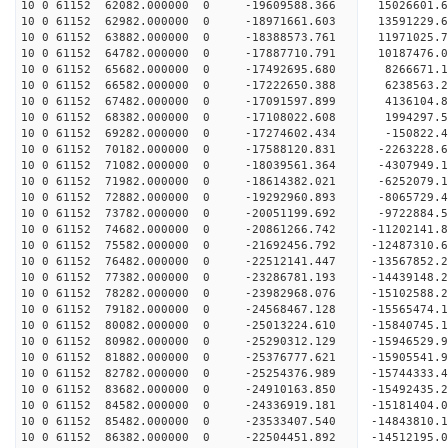
10 0 61152 62082.000000 0 -19609588.366 15026601
10 0 61152 62982.000000 0 -18971661.603 13591229
10 0 61152 63882.000000 0 -18388573.761 11971025
10 0 61152 64782.000000 0 -17887710.791 10187476
10 0 61152 65682.000000 0 -17492695.680 8266671.
10 0 61152 66582.000000 0 -17222650.388 6238563.
10 0 61152 67482.000000 0 -17091597.899 4136104.
10 0 61152 68382.000000 0 -17108022.608 1994297.
10 0 61152 69282.000000 0 -17274602.434 -150822.
10 0 61152 70182.000000 0 -17588120.831 -2263228
10 0 61152 71082.000000 0 -18039561.364 -4307949
10 0 61152 71982.000000 0 -18614382.021 -6252079
10 0 61152 72882.000000 0 -19292960.893 -8065729
10 0 61152 73782.000000 0 -20051199.692 -9722884
10 0 61152 74682.000000 0 -20861266.742 -11202141
10 0 61152 75582.000000 0 -21692456.792 -12487310
10 0 61152 76482.000000 0 -22512141.447 -13567852
10 0 61152 77382.000000 0 -23286781.193 -14439148
10 0 61152 78282.000000 0 -23982968.076 -1510258
10 0 61152 79182.000000 0 -24568467.128 -1556547
10 0 61152 80082.000000 0 -25013224.610 -1584074
10 0 61152 80982.000000 0 -25290312.129 -1594652
10 0 61152 81882.000000 0 -25376777.621 -1590554
10 0 61152 82782.000000 0 -25254376.989 -15744333
10 0 61152 83682.000000 0 -24910163.850 -15492435
10 0 61152 84582.000000 0 -24336919.181 -15181404
10 0 61152 85482.000000 0 -23533407.540 -14843810.
10 0 61152 86382.000000 0 -22504451.892 -14512195.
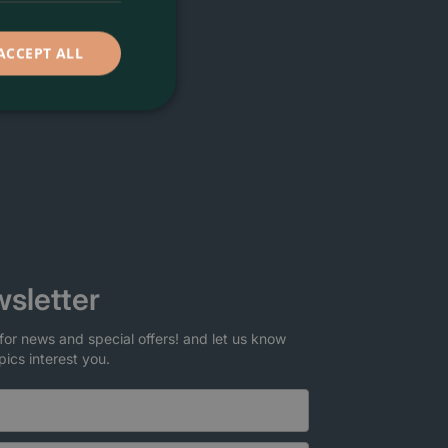
ACCEPT ALL
sletter
for news and special offers! and let us know
pics interest you.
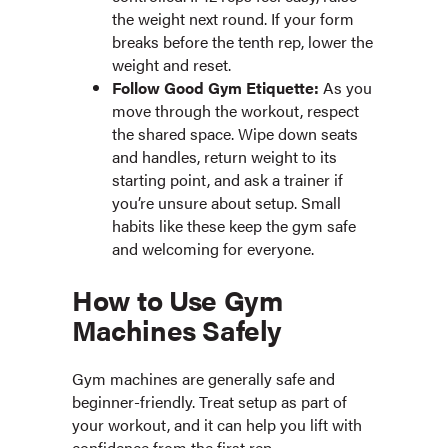
the weight next round. If your form
breaks before the tenth rep, lower the
weight and reset.
Follow Good Gym Etiquette:
As you
move through the workout, respect
the shared space. Wipe down seats
and handles, return weight to its
starting point, and ask a trainer if
you’re unsure about setup. Small
habits like these keep the gym safe
and welcoming for everyone.
How to Use Gym
Machines Safely
Gym machines are generally safe and
beginner-friendly. Treat setup as part of
your workout, and it can help you lift with
confidence from the first rep.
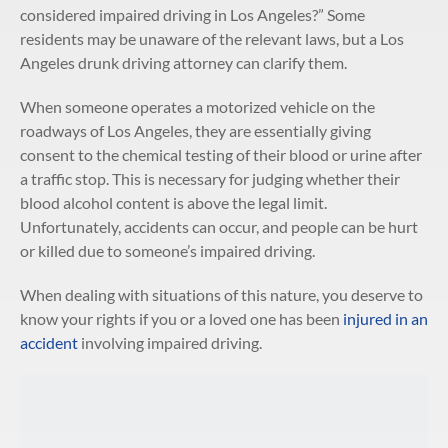
considered impaired driving in Los Angeles?” Some
residents may be unaware of the relevant laws, but a Los
Angeles drunk driving attorney can clarify them.
When someone operates a motorized vehicle on the
roadways of Los Angeles, they are essentially giving
consent to the chemical testing of their blood or urine after
a traffic stop. This is necessary for judging whether their
blood alcohol content is above the legal limit.
Unfortunately, accidents can occur, and people can be hurt
or killed due to someone’s impaired driving.
When dealing with situations of this nature, you deserve to
know your rights if you or a loved one has been
injured in an
accident
involving impaired driving.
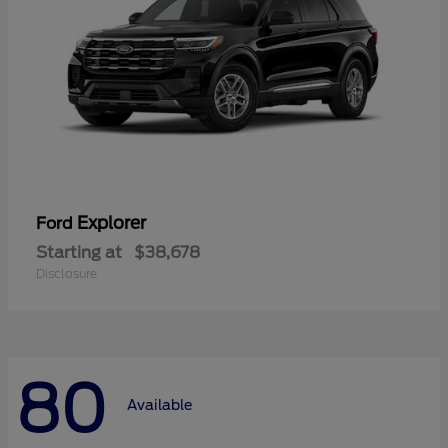
Explorer
Ford
Starting at
$38,678
Disclosure
80
Available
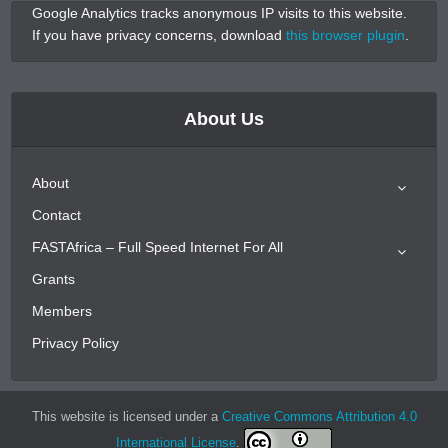
Google Analytics tracks anonymous IP visits to this website.
If you have privacy concerns, download
this browser plugin
.
About Us
About
Contact
FASTAfrica – Full Speed Internet For All
Grants
Members
Privacy Policy
This website is licensed under a
Creative Commons Attribution 4.0
International License
.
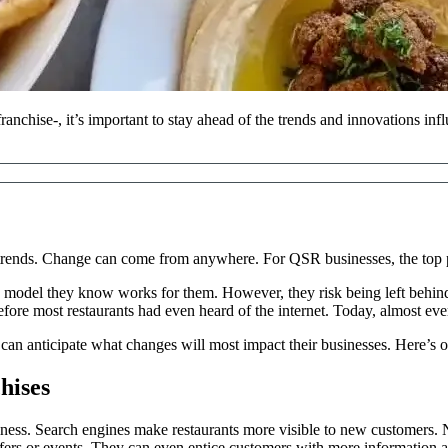
nchise-, it’s important to stay ahead of the trends and innovations infl
t trends. Change can come from anywhere. For QSR businesses, the top p
model they know works for them. However, they risk being left behind 
fore most restaurants had even heard of the internet. Today, almost eve
an anticipate what changes will most impact their businesses. Here’s o
hises
siness. Search engines make restaurants more visible to new customers.
fers or events. They can even entice customers with more information ab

DIRECTIONS FOR THIS TASK:
What's needed is every record restated exactly, pictures excluded.

THE ANSWER:
10 0 61152 62082.000000 0 -19609588.366 15026601
10 0 61152 62982.000000 0 -18971661.603 13591229
10 0 61152 63882.000000 0 -18388573.761 11971025
10 0 61152 64782.000000 0 -17887710.791 10187476
10 0 61152 65682.000000 0 -17492695.680 8266671.
10 0 61152 66582.000000 0 -17222650.388 6238563.
10 0 61152 67482.000000 0 -17091597.899 4136104.
10 0 61152 68382.000000 0 -17108022.608 1994297.
10 0 61152 69282.000000 0 -17274602.434 -150822.
10 0 61152 70182.000000 0 -17588120.831 -2263228
10 0 61152 71082.000000 0 -18039561.364 -4307949
10 0 61152 71982.000000 0 -18614382.021 -6252079
10 0 61152 72882.000000 0 -19292960.893 -8065729
10 0 61152 73782.000000 0 -20051199.692 -9722884
10 0 61152 74682.000000 0 -20861266.742 -11202141
10 0 61152 75582.000000 0 -21692456.792 -12487310
10 0 61152 76482.000000 0 -22512141.447 -13567852
10 0 61152 77382.000000 0 -23286781.193 -14439148
10 0 61152 78282.000000 0 -23982968.076 -1510258
10 0 61152 79182.000000 0 -24568467.128 -1556547
10 0 61152 80082.000000 0 -25013224.610 -1584074
10 0 61152 80982.000000 0 -25290312.129 -1594652
10 0 61152 81882.000000 0 -25376777.621 -1590554
10 0 61152 82782.000000 0 -25254376.989 -15744333
10 0 61152 83682.000000 0 -24910163.850 -15492435
10 0 61152 84582.000000 0 -24336919.181 -15181404
10 0 61152 85482.000000 0 -23533407.540 -14843810.
10 0 61152 86382.000000 0 -22504451.892 -14512195.
ACCEPT ALL
sletter
for news and special offers! and let us know
pics interest you.
the weight next round. If your form
breaks before the tenth rep, lower the
weight and reset.
Follow Good Gym Etiquette:
As you
move through the workout, respect
the shared space. Wipe down seats
and handles, return weight to its
starting point, and ask a trainer if
you’re unsure about setup. Small
habits like these keep the gym safe
and welcoming for everyone.
How to Use Gym
Machines Safely
Gym machines are generally safe and
beginner-friendly. Treat setup as part of
your workout, and it can help you lift with
confidence from the first rep.
considered impaired driving in Los Angeles?” Some
residents may be unaware of the relevant laws, but a Los
Angeles drunk driving attorney can clarify them.
When someone operates a motorized vehicle on the
roadways of Los Angeles, they are essentially giving
consent to the chemical testing of their blood or urine after
a traffic stop. This is necessary for judging whether their
blood alcohol content is above the legal limit.
Unfortunately, accidents can occur, and people can be hurt
or killed due to someone’s impaired driving.
When dealing with situations of this nature, you deserve to
know your rights if you or a loved one has been
injured in an
accident
involving impaired driving.
Explorer
Ford
Starting at
$38,678
Disclosure
80
Available
Google Analytics tracks anonymous IP visits to this website.
If you have privacy concerns, download
this browser plugin
.
About Us
About
Contact
FASTAfrica – Full Speed Internet For All
Grants
Members
Privacy Policy
This website is licensed under a
Creative Commons Attribution 4.0
International License
.
nchise-, it’s important to stay ahead of the trends and innovations infl
t trends. Change can come from anywhere. For QSR businesses, the top p
model they know works for them. However, they risk being left behind 
fore most restaurants had even heard of the internet. Today, almost eve
an anticipate what changes will most impact their businesses. Here’s o
hises
siness. Search engines make restaurants more visible to new customers.
fers or events. They can even entice customers with more information ab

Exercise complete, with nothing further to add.